Project Opal: Computer-Using Agents on Windows 365
Introduction
AI agents are on the rise - Frontier technology is the shining star of today and tomorrow. With Microsoft's Project Opal we are entering a new era of computer interaction.
As Windows 365 MVP I am particularly excited to present you computer-using agents (CUA) on Cloud PCs. This combines AI features from Copilot, WorkIQ together with the operating system platform of Windows in the Cloud.
Opal essentially lets AI operate your Windows experience (currently limited to Edge) on a dedicated Cloud PC for enhanced security and isolation of data and workloads.

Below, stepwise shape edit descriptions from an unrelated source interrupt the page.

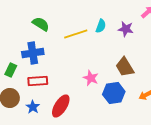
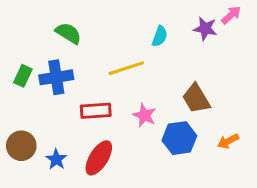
purple star: (126, 29) -> (205, 29), moved
yellow line: (76, 34) -> (126, 68), moved
green rectangle: (11, 70) -> (23, 76), moved
red rectangle: (38, 81) -> (96, 111), moved

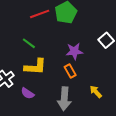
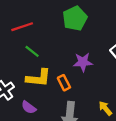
red line: (40, 14) -> (22, 27), moved
orange rectangle: (70, 71) -> (64, 83), moved

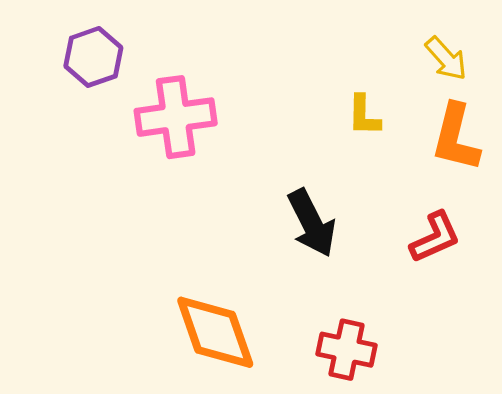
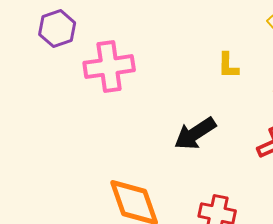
black arrow: (312, 223) -> (195, 134), turned 84

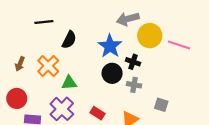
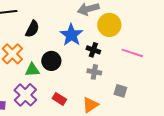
pink line: (179, 45) -> (132, 53), moved
black circle: (112, 73) -> (51, 61), moved

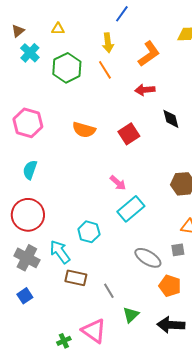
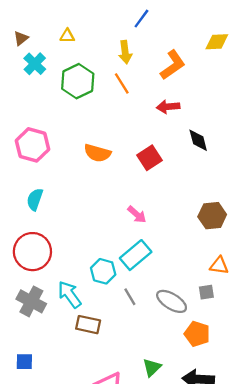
cyan rectangle: (131, 209) -> (136, 255), moved
gray line: (109, 291) -> (130, 297), moved
blue square: (25, 296) -> (24, 362), moved, turned 35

How it works with Windows 365
Windows 365 is a Cloud PC service by Microsoft which hosts Windows in Microsoft datacenters and lets you set up a virtual machine with ease out of its endpoint management service Intune.

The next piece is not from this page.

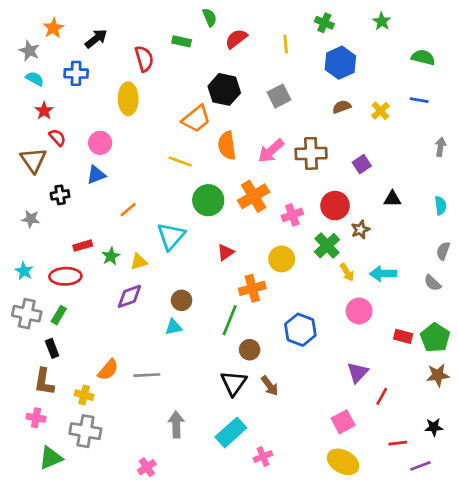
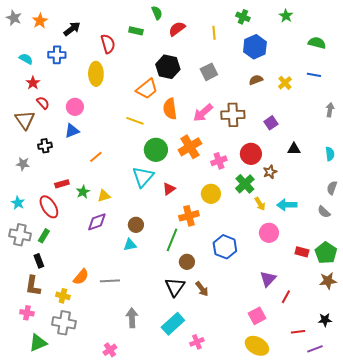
gray star: (29, 51) -> (14, 18), moved
cyan triangle: (171, 236) -> (143, 177), moved
red ellipse: (65, 276) -> (49, 207), turned 60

Every time a user starts a prompt in Opal, a Windows 365 machine is prepared as isolated environment to fulfill the task. After completion, the machine will be reset to delete all session data stored on Windows. Reprovisioning takes approx. 30 minutes, so ideally you have multiple machines ready in the pool.
Read more on Windows 365:

Use Cases
The potential applications for AI on a PC are endless. I recommend identifying repetitive, tedious tasks that follow a strict pattern and are currently human-led, and evaluating whether they can be handed off to AI and Opal. Think of processes like onboardings, offboardings, collecting and working with datasets, uploading data to systems, or generating reports.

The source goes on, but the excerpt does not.